§ **Instructions to follow**
Return the line containing "2011 (525, 754)" together with every later line up to the end of the records, exactly and with no pictures; return nothing else.

(Stored items)
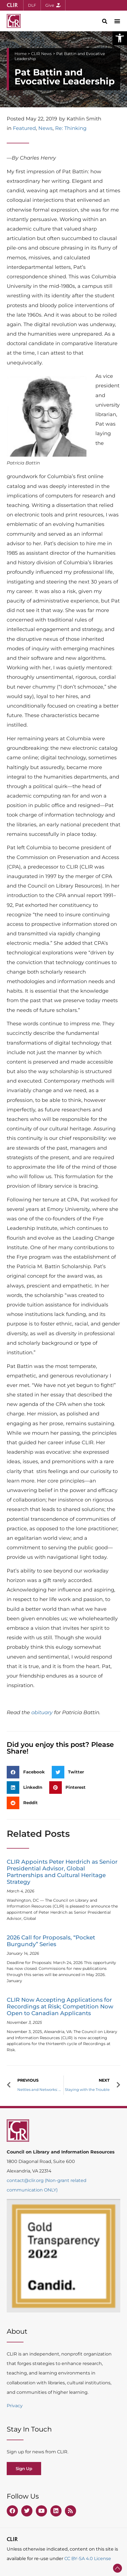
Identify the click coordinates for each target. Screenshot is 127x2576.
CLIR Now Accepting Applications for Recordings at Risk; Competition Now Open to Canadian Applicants (60, 2006)
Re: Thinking (70, 128)
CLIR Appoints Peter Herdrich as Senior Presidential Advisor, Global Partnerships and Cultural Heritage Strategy (62, 1871)
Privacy (15, 2405)
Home (21, 53)
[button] (119, 38)
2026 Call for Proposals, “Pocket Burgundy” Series (51, 1941)
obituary (42, 1712)
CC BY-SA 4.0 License (87, 2558)
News (45, 128)
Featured (24, 128)
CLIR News (41, 53)
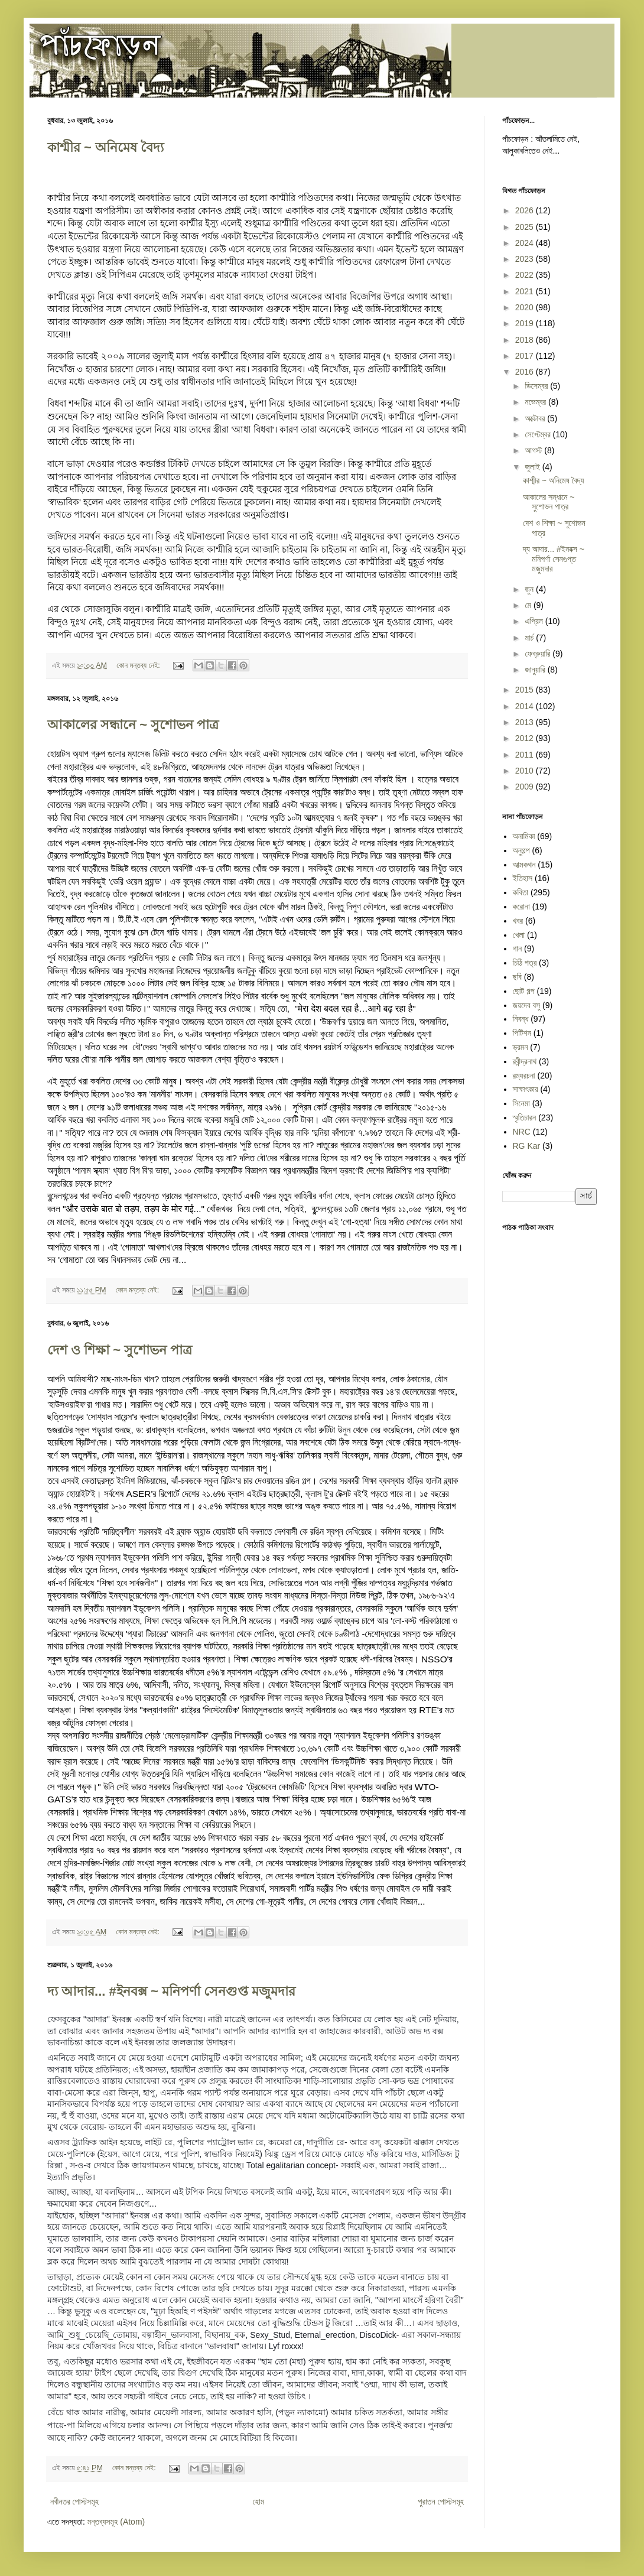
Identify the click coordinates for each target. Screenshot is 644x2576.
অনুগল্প (521, 850)
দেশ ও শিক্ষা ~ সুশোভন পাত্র (119, 1350)
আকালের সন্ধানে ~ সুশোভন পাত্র (133, 724)
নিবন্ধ (521, 1019)
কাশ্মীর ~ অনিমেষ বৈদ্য (105, 147)
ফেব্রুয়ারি (538, 653)
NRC (522, 1131)
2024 (525, 243)
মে (529, 605)
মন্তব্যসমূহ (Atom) (116, 2521)
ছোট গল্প (524, 991)
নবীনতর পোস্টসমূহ (74, 2501)
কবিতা (521, 892)
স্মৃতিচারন (524, 1117)
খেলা (519, 935)
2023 (525, 259)
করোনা (521, 906)
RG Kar (527, 1146)
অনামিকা (524, 836)
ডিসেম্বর (537, 386)
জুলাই (533, 467)
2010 (525, 770)
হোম (258, 2501)
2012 (525, 738)
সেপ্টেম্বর (538, 434)
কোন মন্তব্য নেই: (139, 665)
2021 (525, 291)
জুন (530, 589)
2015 (525, 689)
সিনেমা (521, 1103)
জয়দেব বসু (527, 1005)
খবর (518, 920)
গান (517, 948)
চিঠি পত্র (525, 962)
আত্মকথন (524, 864)
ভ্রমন (520, 1047)
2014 (525, 706)
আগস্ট (534, 450)
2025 (525, 227)
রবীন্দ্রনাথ (525, 1061)
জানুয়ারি (536, 669)
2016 (525, 371)
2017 (525, 355)
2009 (525, 786)
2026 (525, 210)
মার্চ (530, 637)
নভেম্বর (536, 402)
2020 (525, 307)
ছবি (517, 977)
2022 (525, 275)
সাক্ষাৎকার (525, 1089)
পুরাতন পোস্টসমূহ (441, 2501)
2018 (525, 340)
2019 (525, 323)
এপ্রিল (535, 621)
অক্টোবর (536, 418)
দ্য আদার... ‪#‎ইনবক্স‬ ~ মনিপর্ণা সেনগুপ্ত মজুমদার (171, 1991)
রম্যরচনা (524, 1075)
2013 (525, 722)
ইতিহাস (523, 878)
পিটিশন (522, 1033)
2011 (525, 754)
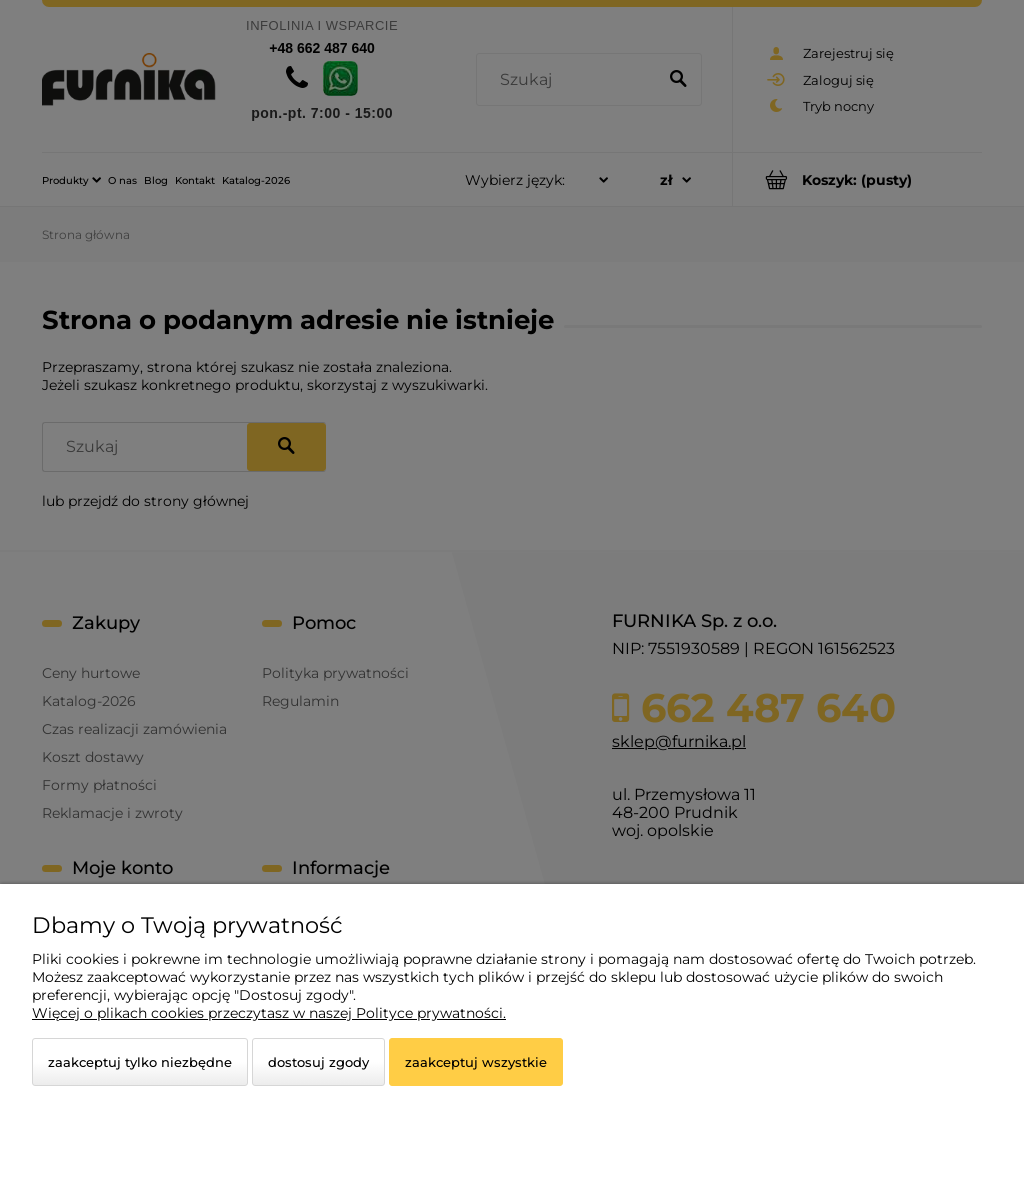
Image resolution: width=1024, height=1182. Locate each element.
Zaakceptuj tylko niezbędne (140, 1062)
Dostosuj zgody (318, 1062)
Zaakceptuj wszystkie (476, 1062)
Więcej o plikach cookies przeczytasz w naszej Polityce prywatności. (269, 1013)
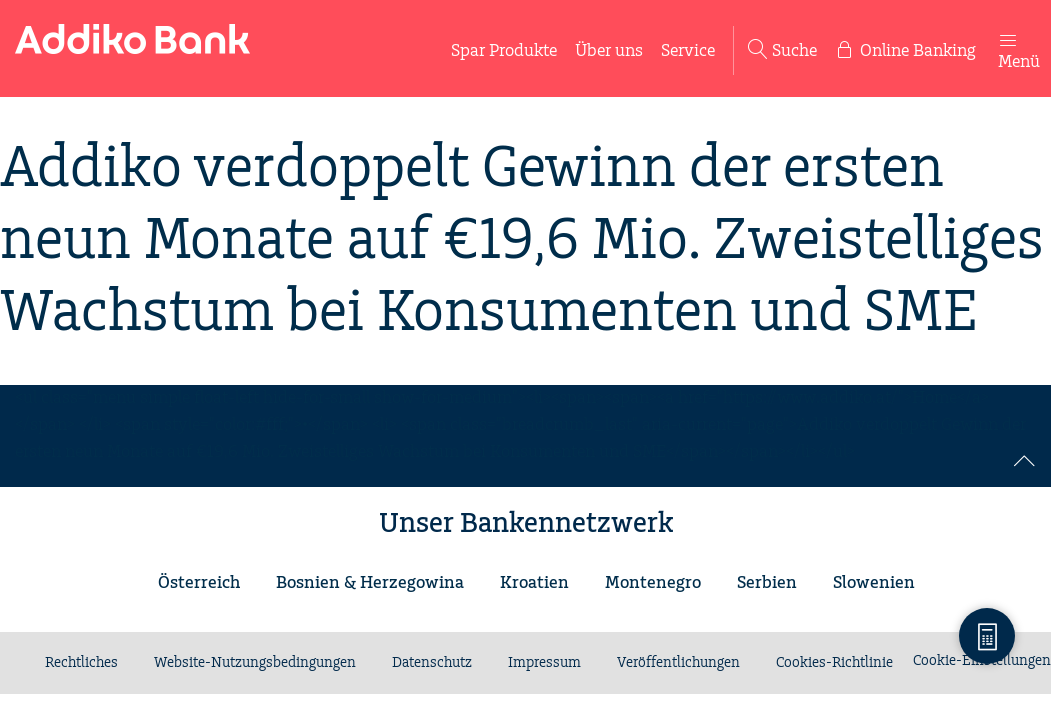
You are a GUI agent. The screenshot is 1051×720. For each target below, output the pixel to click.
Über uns (609, 51)
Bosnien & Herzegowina (370, 583)
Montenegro (653, 583)
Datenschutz (432, 663)
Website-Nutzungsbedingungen (255, 663)
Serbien (767, 583)
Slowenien (874, 583)
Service (688, 51)
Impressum (544, 663)
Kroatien (534, 583)
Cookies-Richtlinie (834, 663)
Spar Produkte (504, 51)
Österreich (199, 583)
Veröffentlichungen (678, 663)
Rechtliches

§ **Completed exercise**
2011 (525, 754)
Image resolution: width=1024, height=1182. Locate each element.
Zaakceptuj tylko niezbędne (140, 1062)
Dostosuj zgody (318, 1062)
Zaakceptuj wszystkie (476, 1062)
Więcej o plikach cookies przeczytasz w naszej Polityce prywatności. (269, 1013)
You are a GUI agent. The screenshot is 1051×720. For each target below, output the pixel to click.
Über uns (609, 51)
Bosnien & Herzegowina (370, 583)
Montenegro (653, 583)
Datenschutz (432, 663)
Website-Nutzungsbedingungen (255, 663)
Serbien (767, 583)
Slowenien (874, 583)
Service (688, 51)
Impressum (544, 663)
Kroatien (534, 583)
Cookies-Richtlinie (834, 663)
Spar Produkte (504, 51)
Österreich (199, 583)
Veröffentlichungen (678, 663)
Rechtliches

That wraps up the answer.